Have you ever heard of a “backhanded compliment”? It basically means something that looks like a compliment on the surface, but when you look at the terms and circumstances more closely, it loses much of what may have made it a compliment in the first place. Morgan Stanley recently did something similar with Tesla (NASDAQ: TSLA), hiking its bull case on the stock to nearly double its previous value, but holding on to its current rating.

The Sky's the Limit on Tesla at Morgan Stanley

Morgan Stanley started out the week with a fairly sedate—and already shattered—bull case for Tesla that saw the stock at $650 a share. With that mark having been left in the dust since the end of January, it was clear Morgan Stanley needed new numbers for Tesla. It responded accordingly, nearly doubling its bull case projection to $1,200 a share.

Such a projection isn't necessarily out of line; the stock has already tripled in value over the course of the last six months. To reach the bull case projection, though, the stock would need to jump about another 50% over its current level, $855.78 as of this writing.

The bull case also—according to Adam Jonas, a Morgan Stanley analyst—expects Tesla to sell four million units by 2030, done on a 12% margin for operations. That's a pretty significant step up from previous figures of 2.2 million units sold at a 10% margin.


But Expect Disappointment, Like Morgan Stanley Does

The “backhanded” part of the compliment comes in when you consider that Morgan Stanley hiked its bull case to nearly double current levels, but left the rating on the stock alone, holding it at “underweight.”

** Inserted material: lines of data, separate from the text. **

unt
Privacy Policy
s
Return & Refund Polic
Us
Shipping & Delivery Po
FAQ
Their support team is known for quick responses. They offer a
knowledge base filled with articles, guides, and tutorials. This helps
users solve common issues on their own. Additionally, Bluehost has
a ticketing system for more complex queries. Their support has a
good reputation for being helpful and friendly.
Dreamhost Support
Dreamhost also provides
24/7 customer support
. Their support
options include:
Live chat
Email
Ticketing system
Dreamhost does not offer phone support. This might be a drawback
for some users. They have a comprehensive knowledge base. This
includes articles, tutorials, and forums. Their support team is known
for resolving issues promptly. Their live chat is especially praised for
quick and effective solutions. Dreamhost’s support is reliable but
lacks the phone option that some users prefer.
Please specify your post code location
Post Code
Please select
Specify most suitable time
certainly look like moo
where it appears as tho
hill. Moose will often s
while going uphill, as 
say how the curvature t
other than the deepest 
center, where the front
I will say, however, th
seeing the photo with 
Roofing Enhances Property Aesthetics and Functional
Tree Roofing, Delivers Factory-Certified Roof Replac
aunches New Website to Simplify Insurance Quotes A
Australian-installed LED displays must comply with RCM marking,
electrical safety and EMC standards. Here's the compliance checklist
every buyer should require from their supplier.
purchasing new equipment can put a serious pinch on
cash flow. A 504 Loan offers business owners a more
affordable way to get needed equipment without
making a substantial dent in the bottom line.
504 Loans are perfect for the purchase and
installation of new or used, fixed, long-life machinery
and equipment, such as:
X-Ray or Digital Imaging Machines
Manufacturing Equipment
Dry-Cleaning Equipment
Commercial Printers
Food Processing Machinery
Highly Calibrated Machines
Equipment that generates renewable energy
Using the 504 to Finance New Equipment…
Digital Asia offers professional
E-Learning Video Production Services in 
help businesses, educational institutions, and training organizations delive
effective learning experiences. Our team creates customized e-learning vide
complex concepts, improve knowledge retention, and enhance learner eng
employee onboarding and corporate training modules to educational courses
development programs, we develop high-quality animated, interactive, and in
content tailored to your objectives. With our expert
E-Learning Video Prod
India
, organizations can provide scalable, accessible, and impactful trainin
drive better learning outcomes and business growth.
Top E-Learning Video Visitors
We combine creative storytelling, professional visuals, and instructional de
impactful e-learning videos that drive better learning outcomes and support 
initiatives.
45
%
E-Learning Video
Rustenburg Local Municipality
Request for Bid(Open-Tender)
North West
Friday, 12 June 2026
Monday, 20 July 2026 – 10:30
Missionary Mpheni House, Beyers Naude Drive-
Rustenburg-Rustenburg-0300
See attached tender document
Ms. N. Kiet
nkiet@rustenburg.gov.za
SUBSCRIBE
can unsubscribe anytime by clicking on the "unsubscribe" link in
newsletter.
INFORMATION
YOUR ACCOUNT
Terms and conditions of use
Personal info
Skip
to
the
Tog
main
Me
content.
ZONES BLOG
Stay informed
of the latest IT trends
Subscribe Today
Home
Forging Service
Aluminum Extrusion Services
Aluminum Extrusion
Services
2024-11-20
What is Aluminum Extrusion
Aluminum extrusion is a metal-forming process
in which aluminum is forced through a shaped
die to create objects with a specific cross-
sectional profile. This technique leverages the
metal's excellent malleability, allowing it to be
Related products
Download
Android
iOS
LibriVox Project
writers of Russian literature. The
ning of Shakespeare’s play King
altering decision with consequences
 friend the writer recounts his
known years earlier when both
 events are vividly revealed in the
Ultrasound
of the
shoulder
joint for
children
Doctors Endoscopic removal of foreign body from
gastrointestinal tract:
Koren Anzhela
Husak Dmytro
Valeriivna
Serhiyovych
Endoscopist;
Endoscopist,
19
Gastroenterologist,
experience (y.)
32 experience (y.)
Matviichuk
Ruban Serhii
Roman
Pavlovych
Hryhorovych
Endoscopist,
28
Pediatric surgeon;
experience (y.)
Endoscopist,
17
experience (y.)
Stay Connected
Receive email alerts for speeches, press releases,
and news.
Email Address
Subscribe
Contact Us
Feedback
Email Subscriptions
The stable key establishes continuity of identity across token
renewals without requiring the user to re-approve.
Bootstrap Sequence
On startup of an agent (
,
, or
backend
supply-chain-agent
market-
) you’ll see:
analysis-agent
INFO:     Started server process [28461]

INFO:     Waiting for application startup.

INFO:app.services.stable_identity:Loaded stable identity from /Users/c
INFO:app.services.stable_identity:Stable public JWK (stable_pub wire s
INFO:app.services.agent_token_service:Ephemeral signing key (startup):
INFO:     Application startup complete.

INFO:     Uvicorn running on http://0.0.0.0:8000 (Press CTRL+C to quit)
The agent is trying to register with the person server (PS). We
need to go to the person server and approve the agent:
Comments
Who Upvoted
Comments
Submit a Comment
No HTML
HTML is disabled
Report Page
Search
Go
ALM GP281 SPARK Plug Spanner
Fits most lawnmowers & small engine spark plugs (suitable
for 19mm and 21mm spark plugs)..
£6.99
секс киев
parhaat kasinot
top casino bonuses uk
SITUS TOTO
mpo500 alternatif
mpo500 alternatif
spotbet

Jonas further noted here that the risks Tesla presented outweighed the possible rewards—even with a bull case like that—, particularly when compared against other carmakers like Ford (NYSE:F). The first quarter is expected to be particularly challenging for Tesla, and Jonas believes the company will deliver about 89,000 vehicles in the first quarter. That's below the current consensus projection of 99,000, and Jonas also believes a quarterly loss is in the offing to the tune of $440 million, spoiling any hope of making the S&P 500 this year.

However, even with this prediction in place, Tesla stock is already up about 5% over the previous close as of this writing, making a distinct possibility that the market is looking beyond one likely sluggish quarter.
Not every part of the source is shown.